Dataset extract:
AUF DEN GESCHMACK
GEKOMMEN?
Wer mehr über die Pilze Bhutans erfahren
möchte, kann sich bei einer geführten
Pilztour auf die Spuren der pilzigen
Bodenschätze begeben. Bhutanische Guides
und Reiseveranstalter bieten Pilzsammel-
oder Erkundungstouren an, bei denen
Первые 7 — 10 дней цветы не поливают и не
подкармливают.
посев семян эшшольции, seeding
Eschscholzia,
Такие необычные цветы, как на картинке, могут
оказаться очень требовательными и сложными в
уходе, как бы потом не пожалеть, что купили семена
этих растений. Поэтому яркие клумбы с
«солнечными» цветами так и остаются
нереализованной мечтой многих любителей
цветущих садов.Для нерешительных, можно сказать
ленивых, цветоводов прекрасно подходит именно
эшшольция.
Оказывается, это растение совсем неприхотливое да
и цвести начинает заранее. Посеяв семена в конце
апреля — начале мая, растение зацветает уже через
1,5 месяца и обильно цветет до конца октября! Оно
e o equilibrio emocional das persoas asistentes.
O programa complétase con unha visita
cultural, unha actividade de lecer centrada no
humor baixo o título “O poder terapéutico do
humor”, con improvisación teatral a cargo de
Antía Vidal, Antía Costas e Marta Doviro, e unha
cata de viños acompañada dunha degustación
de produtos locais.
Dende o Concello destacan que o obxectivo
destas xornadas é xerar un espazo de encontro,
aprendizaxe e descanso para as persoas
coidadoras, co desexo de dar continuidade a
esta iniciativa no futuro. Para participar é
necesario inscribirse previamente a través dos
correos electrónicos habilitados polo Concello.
* * *
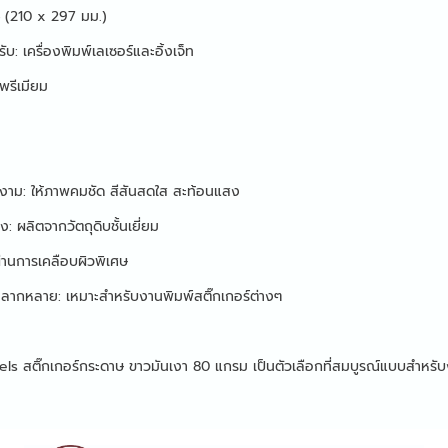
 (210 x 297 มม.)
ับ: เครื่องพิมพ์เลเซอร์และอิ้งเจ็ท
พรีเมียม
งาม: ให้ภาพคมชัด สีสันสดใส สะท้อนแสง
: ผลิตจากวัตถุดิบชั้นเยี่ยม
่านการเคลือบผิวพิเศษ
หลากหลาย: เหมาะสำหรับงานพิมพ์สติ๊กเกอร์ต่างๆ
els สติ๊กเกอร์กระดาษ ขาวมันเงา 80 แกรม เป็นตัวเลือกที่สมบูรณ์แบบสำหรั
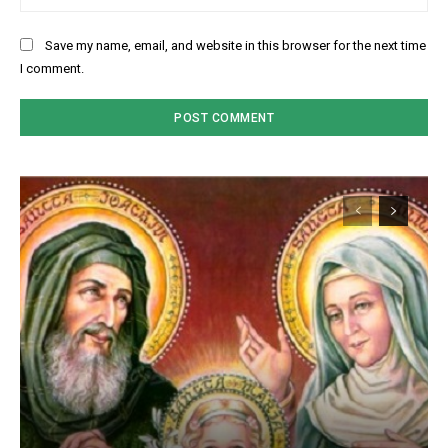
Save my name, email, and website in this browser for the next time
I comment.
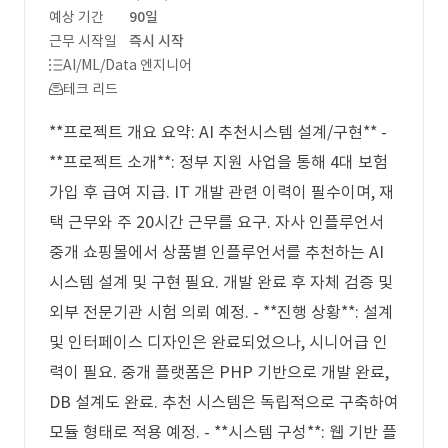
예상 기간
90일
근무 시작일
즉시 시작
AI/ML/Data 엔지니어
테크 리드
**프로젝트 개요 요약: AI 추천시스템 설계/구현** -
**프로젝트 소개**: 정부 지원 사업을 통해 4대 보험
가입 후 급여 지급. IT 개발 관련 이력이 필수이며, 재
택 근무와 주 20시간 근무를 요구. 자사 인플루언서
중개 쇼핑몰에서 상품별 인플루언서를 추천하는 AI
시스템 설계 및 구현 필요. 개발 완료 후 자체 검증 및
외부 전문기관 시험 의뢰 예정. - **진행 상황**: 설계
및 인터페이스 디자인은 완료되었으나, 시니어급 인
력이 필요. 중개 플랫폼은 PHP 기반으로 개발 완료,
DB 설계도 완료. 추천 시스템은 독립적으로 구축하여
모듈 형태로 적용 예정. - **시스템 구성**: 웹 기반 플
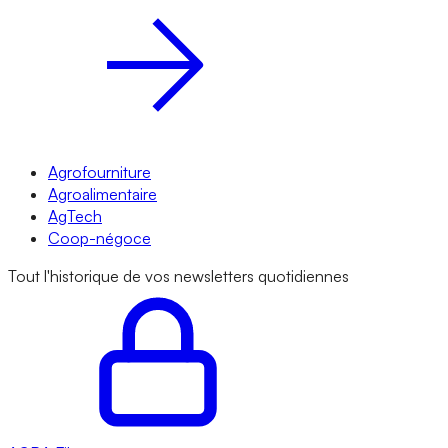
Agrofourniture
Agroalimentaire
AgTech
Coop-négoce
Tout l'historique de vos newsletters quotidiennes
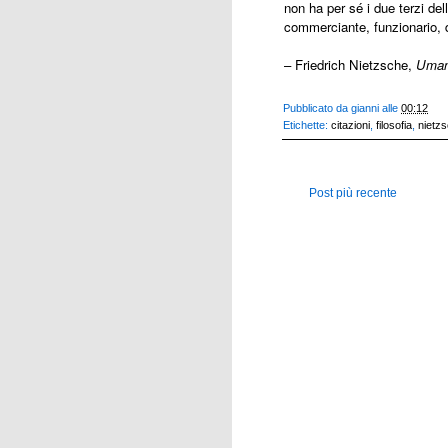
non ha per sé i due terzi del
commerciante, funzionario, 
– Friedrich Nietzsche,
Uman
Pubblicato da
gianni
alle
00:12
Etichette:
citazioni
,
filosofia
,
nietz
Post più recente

About this exercise:
Give back, exactly and without pictures, the stretch of the records above from the line containing "Save my name, email, and" through the line containing "중개 쇼핑몰에서 상품별 인플루언서를 추천하는 AI", with both end lines included.

Exercise output:
Save my name, email, and website in this browser for the next time
I comment.
예상 기간
90일
근무 시작일
즉시 시작
AI/ML/Data 엔지니어
테크 리드
**프로젝트 개요 요약: AI 추천시스템 설계/구현** -
**프로젝트 소개**: 정부 지원 사업을 통해 4대 보험
가입 후 급여 지급. IT 개발 관련 이력이 필수이며, 재
택 근무와 주 20시간 근무를 요구. 자사 인플루언서
중개 쇼핑몰에서 상품별 인플루언서를 추천하는 AI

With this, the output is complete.